[Transcribed page contents]
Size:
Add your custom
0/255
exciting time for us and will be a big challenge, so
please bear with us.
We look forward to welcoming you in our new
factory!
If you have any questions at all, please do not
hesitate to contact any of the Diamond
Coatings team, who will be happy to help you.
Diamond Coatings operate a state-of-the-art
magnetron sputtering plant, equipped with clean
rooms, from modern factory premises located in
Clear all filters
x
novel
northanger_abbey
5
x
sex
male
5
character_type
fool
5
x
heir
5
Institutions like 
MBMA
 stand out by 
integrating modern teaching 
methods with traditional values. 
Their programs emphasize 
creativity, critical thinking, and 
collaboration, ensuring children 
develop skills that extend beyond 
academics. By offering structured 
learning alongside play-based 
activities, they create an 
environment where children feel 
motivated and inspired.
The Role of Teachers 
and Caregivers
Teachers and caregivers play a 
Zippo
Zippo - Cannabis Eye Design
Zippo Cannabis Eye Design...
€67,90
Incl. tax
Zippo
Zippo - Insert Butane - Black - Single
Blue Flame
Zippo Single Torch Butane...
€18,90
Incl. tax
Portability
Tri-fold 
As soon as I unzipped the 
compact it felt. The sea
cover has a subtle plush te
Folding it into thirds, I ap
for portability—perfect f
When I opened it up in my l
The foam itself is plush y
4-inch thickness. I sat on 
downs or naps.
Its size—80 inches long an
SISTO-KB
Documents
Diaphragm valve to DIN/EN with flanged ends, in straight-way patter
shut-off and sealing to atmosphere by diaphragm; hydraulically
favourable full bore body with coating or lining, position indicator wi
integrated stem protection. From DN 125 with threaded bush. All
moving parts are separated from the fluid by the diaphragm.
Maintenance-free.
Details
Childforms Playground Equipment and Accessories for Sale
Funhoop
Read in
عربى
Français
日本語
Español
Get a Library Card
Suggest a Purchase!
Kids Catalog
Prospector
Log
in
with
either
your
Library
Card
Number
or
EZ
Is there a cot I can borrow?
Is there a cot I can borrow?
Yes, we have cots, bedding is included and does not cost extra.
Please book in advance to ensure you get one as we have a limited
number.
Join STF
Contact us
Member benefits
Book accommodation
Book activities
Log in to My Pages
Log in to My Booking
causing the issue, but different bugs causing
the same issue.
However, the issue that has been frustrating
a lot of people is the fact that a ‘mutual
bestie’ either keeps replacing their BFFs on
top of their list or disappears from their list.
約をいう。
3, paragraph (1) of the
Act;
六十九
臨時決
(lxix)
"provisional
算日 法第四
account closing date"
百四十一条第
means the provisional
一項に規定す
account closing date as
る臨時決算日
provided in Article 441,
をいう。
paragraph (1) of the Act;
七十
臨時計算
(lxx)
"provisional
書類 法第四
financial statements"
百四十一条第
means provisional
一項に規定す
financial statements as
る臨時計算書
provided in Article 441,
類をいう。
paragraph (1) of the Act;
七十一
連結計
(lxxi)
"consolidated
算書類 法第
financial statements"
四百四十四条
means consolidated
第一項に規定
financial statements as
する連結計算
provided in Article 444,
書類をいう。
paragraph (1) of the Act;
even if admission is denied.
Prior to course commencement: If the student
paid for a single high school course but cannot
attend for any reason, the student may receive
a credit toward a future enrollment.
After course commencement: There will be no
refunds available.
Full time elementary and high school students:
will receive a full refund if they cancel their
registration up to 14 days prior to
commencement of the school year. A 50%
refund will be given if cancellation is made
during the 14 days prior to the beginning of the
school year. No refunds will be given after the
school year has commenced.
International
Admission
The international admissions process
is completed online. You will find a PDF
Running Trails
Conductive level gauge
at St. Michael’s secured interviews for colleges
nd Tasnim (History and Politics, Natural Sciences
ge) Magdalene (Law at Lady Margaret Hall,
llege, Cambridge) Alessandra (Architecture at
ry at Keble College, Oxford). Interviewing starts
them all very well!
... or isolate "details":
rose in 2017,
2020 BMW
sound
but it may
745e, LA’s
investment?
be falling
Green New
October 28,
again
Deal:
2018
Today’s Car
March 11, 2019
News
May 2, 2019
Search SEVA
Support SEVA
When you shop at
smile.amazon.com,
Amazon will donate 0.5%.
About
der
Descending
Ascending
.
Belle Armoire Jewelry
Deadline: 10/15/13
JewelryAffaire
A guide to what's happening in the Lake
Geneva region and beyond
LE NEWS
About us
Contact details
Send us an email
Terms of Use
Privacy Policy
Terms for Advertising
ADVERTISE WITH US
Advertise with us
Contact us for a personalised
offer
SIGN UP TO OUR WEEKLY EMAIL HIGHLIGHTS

- INSTRUCTIONS TO FOLLOW
Among the records above, extract exactly the lines from the line with "academics. By offering structured" to the line with "a lot of people is the fact that a ‘mutual", both lines included, and leave out the rest.

- RESULT
academics. By offering structured 
learning alongside play-based 
activities, they create an 
environment where children feel 
motivated and inspired.
The Role of Teachers 
and Caregivers
Teachers and caregivers play a 
Zippo
Zippo - Cannabis Eye Design
Zippo Cannabis Eye Design...
€67,90
Incl. tax
Zippo
Zippo - Insert Butane - Black - Single
Blue Flame
Zippo Single Torch Butane...
€18,90
Incl. tax
Portability
Tri-fold 
As soon as I unzipped the 
compact it felt. The sea
cover has a subtle plush te
Folding it into thirds, I ap
for portability—perfect f
When I opened it up in my l
The foam itself is plush y
4-inch thickness. I sat on 
downs or naps.
Its size—80 inches long an
SISTO-KB
Documents
Diaphragm valve to DIN/EN with flanged ends, in straight-way patter
shut-off and sealing to atmosphere by diaphragm; hydraulically
favourable full bore body with coating or lining, position indicator wi
integrated stem protection. From DN 125 with threaded bush. All
moving parts are separated from the fluid by the diaphragm.
Maintenance-free.
Details
Childforms Playground Equipment and Accessories for Sale
Funhoop
Read in
عربى
Français
日本語
Español
Get a Library Card
Suggest a Purchase!
Kids Catalog
Prospector
Log
in
with
either
your
Library
Card
Number
or
EZ
Is there a cot I can borrow?
Is there a cot I can borrow?
Yes, we have cots, bedding is included and does not cost extra.
Please book in advance to ensure you get one as we have a limited
number.
Join STF
Contact us
Member benefits
Book accommodation
Book activities
Log in to My Pages
Log in to My Booking
causing the issue, but different bugs causing
the same issue.
However, the issue that has been frustrating
a lot of people is the fact that a ‘mutual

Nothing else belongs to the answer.